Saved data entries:
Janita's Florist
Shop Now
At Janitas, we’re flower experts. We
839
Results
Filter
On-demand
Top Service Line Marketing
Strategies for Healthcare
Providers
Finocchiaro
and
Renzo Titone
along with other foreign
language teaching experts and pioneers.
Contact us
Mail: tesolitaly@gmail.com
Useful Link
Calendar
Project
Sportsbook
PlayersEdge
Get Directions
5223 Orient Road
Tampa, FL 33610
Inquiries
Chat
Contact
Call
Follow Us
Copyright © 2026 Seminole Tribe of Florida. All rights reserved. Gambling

...

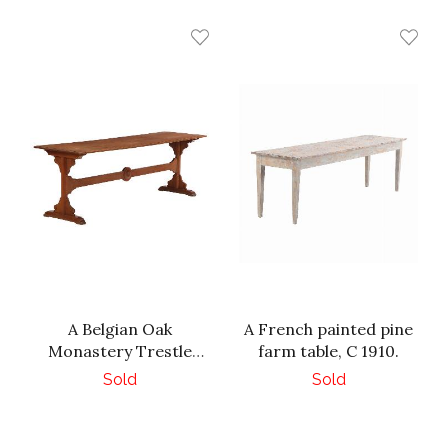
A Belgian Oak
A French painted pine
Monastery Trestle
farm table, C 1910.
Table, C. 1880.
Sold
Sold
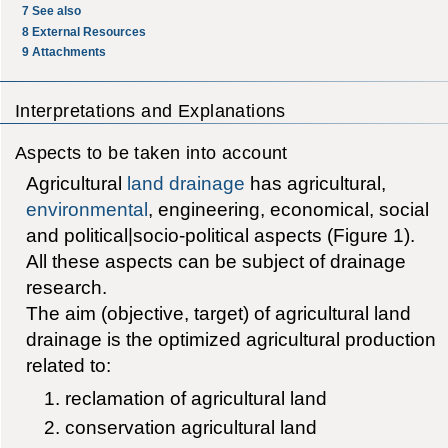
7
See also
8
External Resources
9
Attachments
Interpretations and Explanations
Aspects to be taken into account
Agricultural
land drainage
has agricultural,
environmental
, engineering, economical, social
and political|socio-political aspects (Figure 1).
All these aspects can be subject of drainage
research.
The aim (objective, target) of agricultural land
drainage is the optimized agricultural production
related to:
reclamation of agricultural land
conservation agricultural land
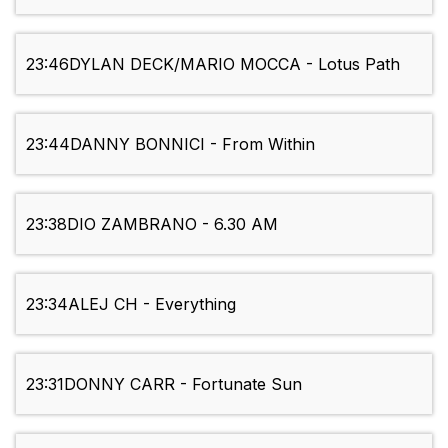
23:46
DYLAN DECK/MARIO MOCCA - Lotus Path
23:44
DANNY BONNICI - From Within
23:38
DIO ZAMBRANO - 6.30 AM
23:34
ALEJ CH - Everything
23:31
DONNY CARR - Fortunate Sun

### TASK TO CARRY OUT:
Working from the records above, write out verbatim only the lines from the line containing "Janita's Florist" through the line containing "Copyright © 2026".

### WRITTEN ANSWER:
Janita's Florist
Shop Now
At Janitas, we’re flower experts. We
839
Results
Filter
On-demand
Top Service Line Marketing
Strategies for Healthcare
Providers
Finocchiaro
and
Renzo Titone
along with other foreign
language teaching experts and pioneers.
Contact us
Mail: tesolitaly@gmail.com
Useful Link
Calendar
Project
Sportsbook
PlayersEdge
Get Directions
5223 Orient Road
Tampa, FL 33610
Inquiries
Chat
Contact
Call
Follow Us
Copyright © 2026 Seminole Tribe of Florida. All rights reserved. Gambling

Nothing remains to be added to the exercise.